The lawsuit states that “certain officials in the Defendant States presented the pandemic as the justification for ignoring state laws regarding absentee and mail-in voting.” The lawsuit goes onto say that the election was “less secure” in the Defendant States.

The lawsuit continues:

This case presents a question of law: Did the Defendant States violate the Electors Clause by taking non-legislative actions to change the election rules that would govern the appointment of presidential electors? These non-legislative changes to the Defendant States’ election laws facilitated the casting and counting of ballots in violation of state law, which, in turn, violated the Electors Clause of Article II, Section 1, Clause 2 of the U.S. Constitution. By these unlawful acts, the Defendant States have not only tainted the integrity of their own citizens’ vote, but their actions have also debased the votes of citizens in Plaintiff State and other States that remained loyal to the Constitution.

“Elections for federal office must comport with federal constitutional standards. For presidential elections, each state must appoint its electors to the electoral college in a manner that complies with the Constitution,” Paxton said. “The Electors Clause requirement that only state legislatures may set the rules governing the appointment of electors and elections and cannot be delegated to local officials.

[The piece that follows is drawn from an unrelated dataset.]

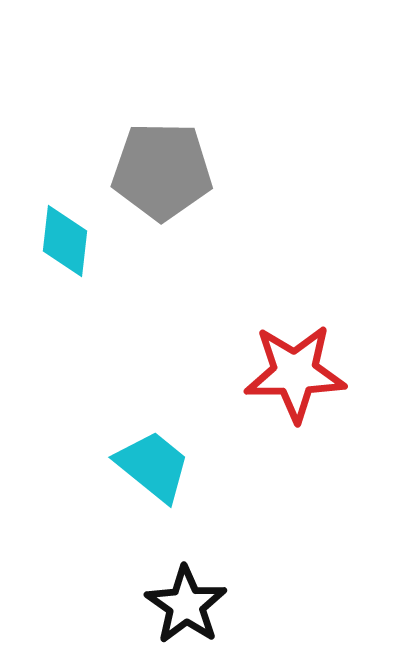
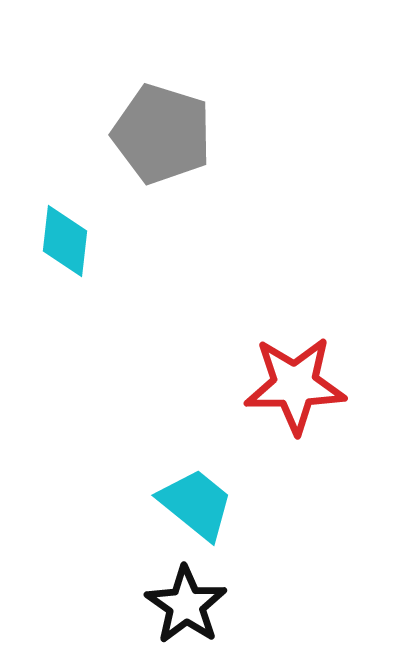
gray pentagon: moved 37 px up; rotated 16 degrees clockwise
red star: moved 12 px down
cyan trapezoid: moved 43 px right, 38 px down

The majority of the rushed decisions, made by local officials, were not approved by the state legislatures, thereby circumventing the Constitution.”

The lawsuit goes onto say:

Without Defendant States’ combined 72 electoral votes, President Trump presumably has 232 electoral votes, and former Vice President Biden presumably has 234. Thus, Defendant States’ electors will determine the outcome of the election. Alternatively, if Defendant States are unable to certify 37 or more electors, neither candidate will have a majority in the Electoral College, in which case the election would devolve to the U.S. House of Representatives under the Twelfth Amendment to the U.S. Constitution.